PROVIDED RECORDS:
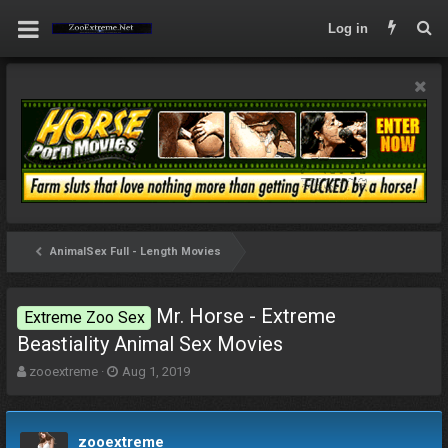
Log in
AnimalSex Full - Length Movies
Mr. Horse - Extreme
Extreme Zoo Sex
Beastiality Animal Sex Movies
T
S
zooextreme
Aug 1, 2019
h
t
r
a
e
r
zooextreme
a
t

...

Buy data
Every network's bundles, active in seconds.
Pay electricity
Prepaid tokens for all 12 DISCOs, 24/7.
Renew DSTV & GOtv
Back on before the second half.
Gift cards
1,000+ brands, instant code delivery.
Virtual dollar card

PROBLEM TO WORK ON: All lines above from the line with "Back on before the second half." through the line with "Virtual dollar card", both included, are to be set down exactly, with nothing else.

TASK OUTPUT:
Back on before the second half.
Gift cards
1,000+ brands, instant code delivery.
Virtual dollar card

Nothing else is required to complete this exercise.